Saved entries:
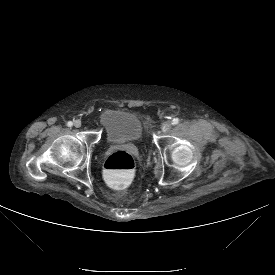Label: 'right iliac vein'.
Masks as SVG:
<instances>
[{
    "mask_svg": "<svg viewBox=\"0 0 275 275\" xmlns=\"http://www.w3.org/2000/svg\"><path fill=\"white\" fill-rule=\"evenodd\" d=\"M74 126H75L76 128L81 127V121H80V120H75V121H74Z\"/></svg>",
    "mask_w": 275,
    "mask_h": 275,
    "instance_id": "63e3f726",
    "label": "right iliac vein"
}]
</instances>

* What to work on
Transcribe the records verbatim, excluding pictures.

* Written reply
Label: 'right iliac vein'.
Masks as SVG:
<instances>
[{
    "mask_svg": "<svg viewBox=\"0 0 275 275\" xmlns=\"http://www.w3.org/2000/svg\"><path fill=\"white\" fill-rule=\"evenodd\" d=\"M74 126H75L76 128L81 127V121H80V120H75V121H74Z\"/></svg>",
    "mask_w": 275,
    "mask_h": 275,
    "instance_id": "63e3f726",
    "label": "right iliac vein"
}]
</instances>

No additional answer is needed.